■ WHAT IS BEING ASKED:
Each entry below needs to be transcribed verbatim; the images should not appear.

■ INFORMATION SHOWN:
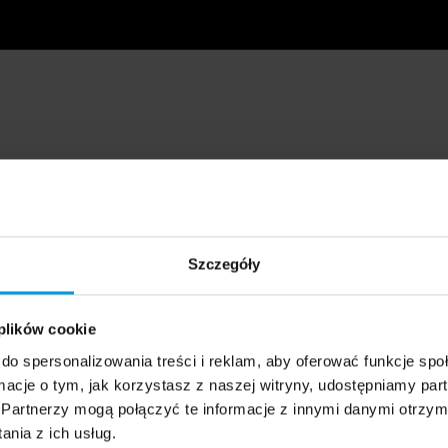
Szczegóły
 plików cookie
do spersonalizowania treści i reklam, aby oferować funkcje sp
ormacje o tym, jak korzystasz z naszej witryny, udostępniamy p
Partnerzy mogą połączyć te informacje z innymi danymi otrzym
nia z ich usług.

■ COMPLETED EXERCISE:
Szczegóły
 plików cookie
do spersonalizowania treści i reklam, aby oferować funkcje sp
ormacje o tym, jak korzystasz z naszej witryny, udostępniamy p
Partnerzy mogą połączyć te informacje z innymi danymi otrzym
nia z ich usług.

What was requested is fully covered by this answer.